The Woman in Cabin 10 by Ruth Ware
In this tightly wound story, Lo Blacklock, a journalist who writes for a travel magazine, has just been given the assignment of a lifetime: a week on a luxury cruise with only a handful of cabins. At first, Lo’s stay is nothing but pleasant: the cabins are plush, the dinner parties are sparkling, and the guests are elegant. But as the week wears on, frigid winds whip the deck, gray skies fall, and Lo witnesses what she can only describe as a nightmare: a woman being thrown overboard. The problem? All passengers remain accounted for—and so, the ship sails on as if nothing has happened, despite Lo’s desperate attempts to convey that something (or someone) has gone terribly, terribly wrong…
With surprising twists and a setting that proves as uncomfortably claustrophobic as it is eerily beautiful, Ruth Ware offers up another intense read.

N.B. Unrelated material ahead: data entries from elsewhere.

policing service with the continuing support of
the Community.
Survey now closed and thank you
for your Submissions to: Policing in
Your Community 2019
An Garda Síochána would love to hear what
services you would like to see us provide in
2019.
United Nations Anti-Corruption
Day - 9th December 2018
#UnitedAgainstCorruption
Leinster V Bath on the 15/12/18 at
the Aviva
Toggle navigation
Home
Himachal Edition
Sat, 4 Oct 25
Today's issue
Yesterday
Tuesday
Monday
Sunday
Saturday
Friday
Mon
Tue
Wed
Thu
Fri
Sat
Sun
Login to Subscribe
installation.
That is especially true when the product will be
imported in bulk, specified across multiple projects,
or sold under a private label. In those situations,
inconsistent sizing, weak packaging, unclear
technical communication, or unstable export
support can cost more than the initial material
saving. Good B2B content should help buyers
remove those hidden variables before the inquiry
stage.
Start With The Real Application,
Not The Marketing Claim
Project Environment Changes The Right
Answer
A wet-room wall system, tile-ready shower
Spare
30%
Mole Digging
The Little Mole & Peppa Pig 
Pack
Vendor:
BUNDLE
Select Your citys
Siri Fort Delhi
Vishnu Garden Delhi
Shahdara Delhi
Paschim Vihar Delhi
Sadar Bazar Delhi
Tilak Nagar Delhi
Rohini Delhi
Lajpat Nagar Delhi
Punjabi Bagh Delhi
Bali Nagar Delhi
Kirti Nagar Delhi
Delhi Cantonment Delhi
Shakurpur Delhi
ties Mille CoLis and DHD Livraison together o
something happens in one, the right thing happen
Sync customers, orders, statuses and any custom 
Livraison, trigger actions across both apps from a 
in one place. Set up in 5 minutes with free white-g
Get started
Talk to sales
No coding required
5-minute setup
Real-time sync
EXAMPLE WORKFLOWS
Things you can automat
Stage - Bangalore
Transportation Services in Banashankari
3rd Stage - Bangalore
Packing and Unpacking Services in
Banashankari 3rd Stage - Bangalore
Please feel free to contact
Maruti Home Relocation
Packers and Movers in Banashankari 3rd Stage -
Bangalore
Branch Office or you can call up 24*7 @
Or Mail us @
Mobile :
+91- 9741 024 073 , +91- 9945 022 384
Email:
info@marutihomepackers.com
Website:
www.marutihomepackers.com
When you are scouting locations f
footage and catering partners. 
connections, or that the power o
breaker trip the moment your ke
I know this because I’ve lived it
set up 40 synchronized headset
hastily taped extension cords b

This is going to be one of my top reads of the year. That says it all about this book.
I haven’t read In a Dark Dark Wood, Ware’s debut, which has been optioned for a major movie adaptation and is to be produced by Reese Witherspoon herself. So, with the knowledge of such a great debut before it, I have to admit to feeling a little trepidation going into this book. I didn’t know what to expect with Ware’s writing and could this possibly do the debut justice? – which I hadn’t read.

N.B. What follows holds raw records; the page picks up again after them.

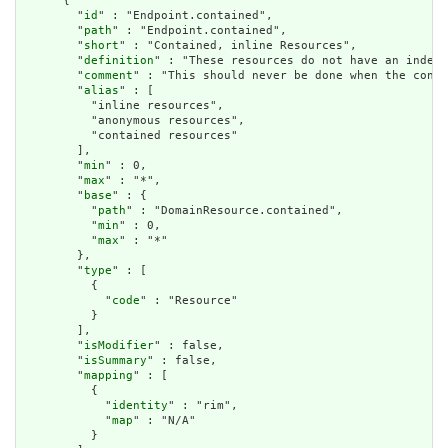
      {

        "
id
" : "Endpoint.contained",

        "
path
" : "Endpoint.contained",

        "
short
" : "Contained, inline Resources",

        "
definition
" : "These resources do not have an indepe
        "
comment
" : "This should never be done when the conte
        "
alias
" : [

          "inline resources",

          "anonymous resources",

          "contained resources"

        ],

        "
min
" : 0,

        "
max
" : "*",

        "
base
" : {

          "
path
" : "DomainResource.contained",

          "
min
" : 0,

          "
max
" : "*"

        },

        "
type
" : [

          {

            "
code
" : "Resource"

          }

        ],

        "
isModifier
" : false,

        "
isSummary
" : false,

        "
mapping
" : [

          {

            "
identity
" : "rim",

            "
map
" : "N/A"

          }
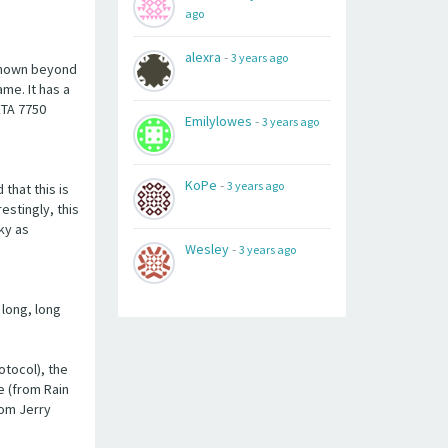
ago
alexra
-
3 years ago
 known beyond
me. It has a
ETA 7750
Emilylowes
-
3 years ago
KoPe
-
3 years ago
that this is
estingly, this
ky as
Wesley
-
3 years ago
 long, long
otocol), the
e (from Rain
rom Jerry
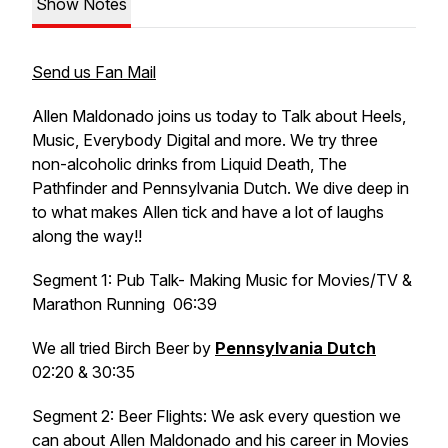
Show Notes
Send us Fan Mail
Allen Maldonado joins us today to Talk about Heels,
Music, Everybody Digital and more. We try three
non-alcoholic drinks from Liquid Death, The
Pathfinder and Pennsylvania Dutch. We dive deep in
to what makes Allen tick and have a lot of laughs
along the way!!
Segment 1: Pub Talk- Making Music for Movies/TV &
Marathon Running 06:39
We all tried Birch Beer by
Pennsylvania Dutch
02:20 & 30:35
Segment 2: Beer Flights: We ask every question we
can about Allen Maldonado and his career in Movies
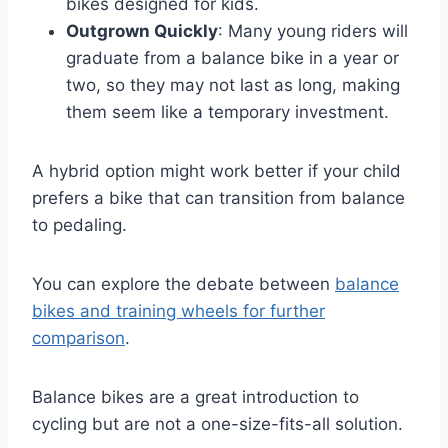
bikes designed for kids.
Outgrown Quickly
: Many young riders will
graduate from a balance bike in a year or
two, so they may not last as long, making
them seem like a temporary investment.
A hybrid option might work better if your child
prefers a bike that can transition from balance
to pedaling.
You can explore the debate between
balance
bikes and training wheels for further
comparison
.
Balance bikes are a great introduction to
cycling but are not a one-size-fits-all solution.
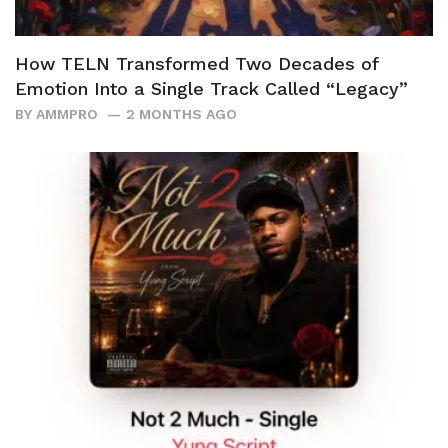
How TELN Transformed Two Decades of
Emotion Into a Single Track Called “Legacy”
BY
AMMPRO
2 MONTHS AGO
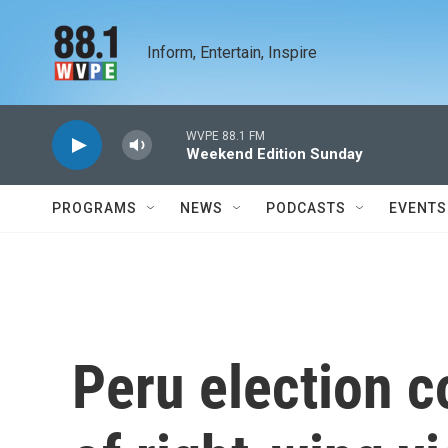
Skip to main content
Inform, Entertain, Inspire
WVPE 88.1 FM
Weekend Edition Sunday
PROGRAMS
NEWS
PODCASTS
EVENTS
Peru election c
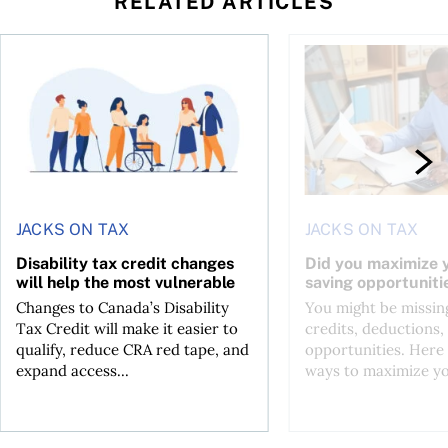
RELATED ARTICLES
ing for GST?
Disability tax credit changes will help the most vulnerable
Did you maximize you
JACKS ON TAX
JACKS ON TAX
Disability tax credit changes
Did you maximize y
will help the most vulnerable
saving opportuniti
Changes to Canada’s Disability
You might be missing
Tax Credit will make it easier to
credits, deductions, 
qualify, reduce CRA red tape, and
opportunities. Here 
expand access...
ways to maximize you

I didn’t have to worry in the slightest. I was immediately pulled into the book by a gripping scene and I was held there by Ware’s utterly fabulous writing. Her style is sublime. She has you completely relating to the protagonist Lo, with little nuances and thoughts thrown in. There’s nothing clunky or out-of-place. It ebbs and flows as beautifully as the oceans with which she sets the story upon.

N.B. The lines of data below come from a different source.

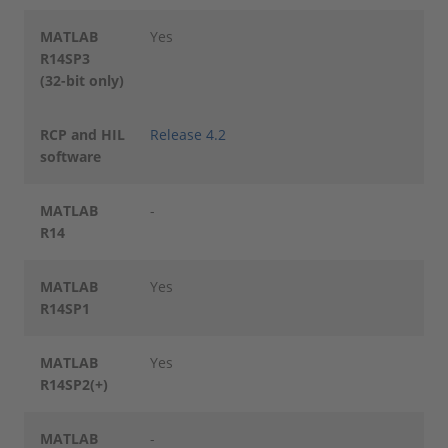
MATLAB
Yes
R14SP3
(32-bit only)
RCP and HIL
Release 4.2
software
MATLAB
-
R14
MATLAB
Yes
R14SP1
MATLAB
Yes
R14SP2(+)
MATLAB
-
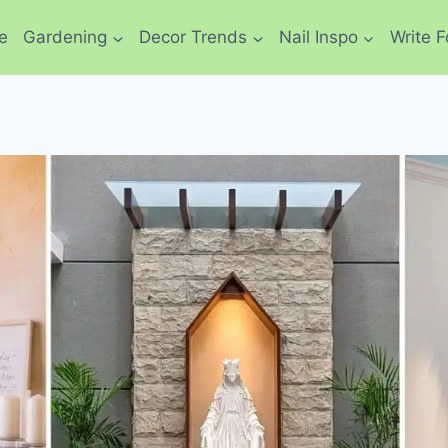
e
Gardening
Decor Trends
Nail Inspo
Write F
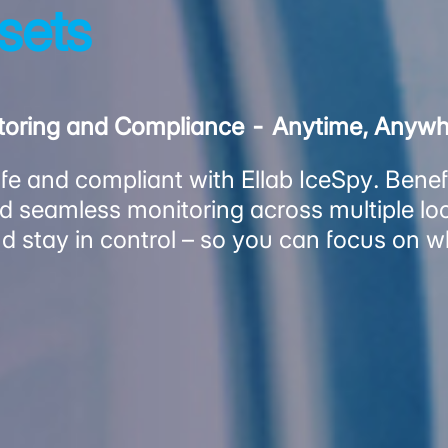
ssets
itoring and Compliance - Anytime, Anyw
e and compliant with Ellab IceSpy. Benefit
 seamless monitoring across multiple loc
d stay in control – so you can focus on 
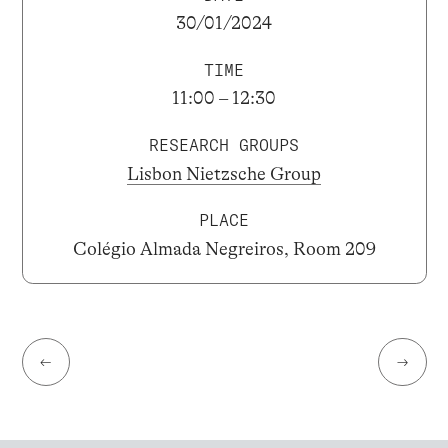
30/01/2024
TIME
11:00 – 12:30
RESEARCH GROUPS
Lisbon Nietzsche Group
PLACE
Colégio Almada Negreiros, Room 209
←
→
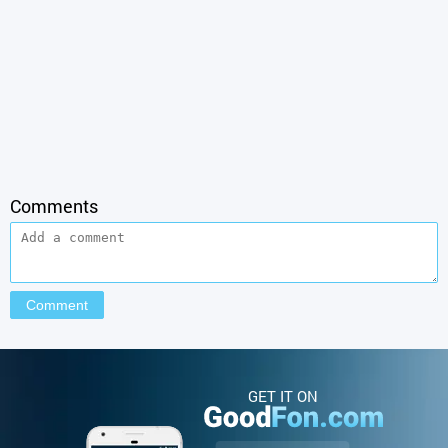
Comments
GET IT ON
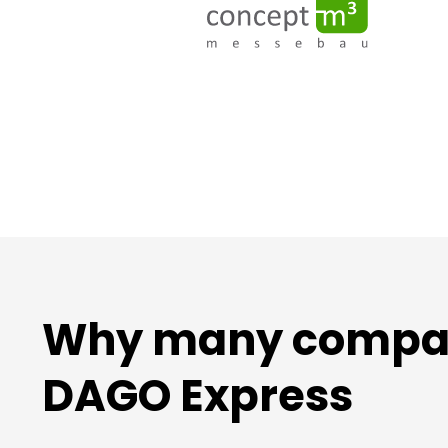
Why many compani
DAGO Express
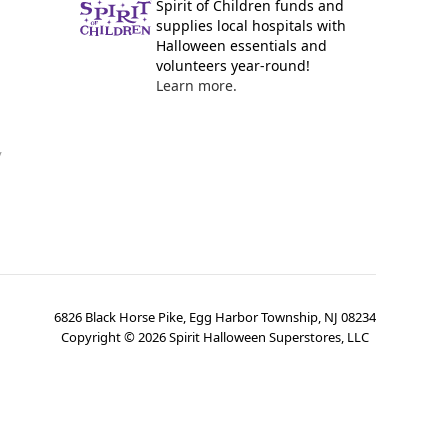
Spirit of Children funds and
supplies local hospitals with
Halloween essentials and
volunteers year-round!
Learn more.
y
6826 Black Horse Pike, Egg Harbor Township, NJ 08234
Copyright ©
2026
Spirit Halloween Superstores, LLC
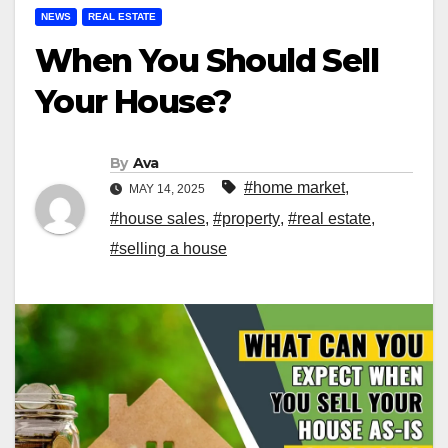
NEWS
REAL ESTATE
When You Should Sell
Your House?
By
Ava
#home market
,
MAY 14, 2025
#house sales
,
#property
,
#real estate
,
#selling a house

And as for the story, you have a cast of characters aboard a small vessel and Lo trying desperately to figure out what has happened. It’s sinister and I couldn’t put it down. What I particularly loved were the few chapters that Ware randomly interspersed throughout the story which was from the outside the cruise point of view. These gave a real spine-chilling feel to what we were witnessing onboard the cruise. Really really effective.
And even when you think you have it all figured out – she changes things again. It’s utterly brilliant.
This is a must read for all crime fans.
With thanks to the author and publisher for my copy.
This is one of the few remaining books that I have left to review. Soon these Recently Read posts will be closing so I can focus on my writing. I am really grateful to have had the opportunity to read such great books.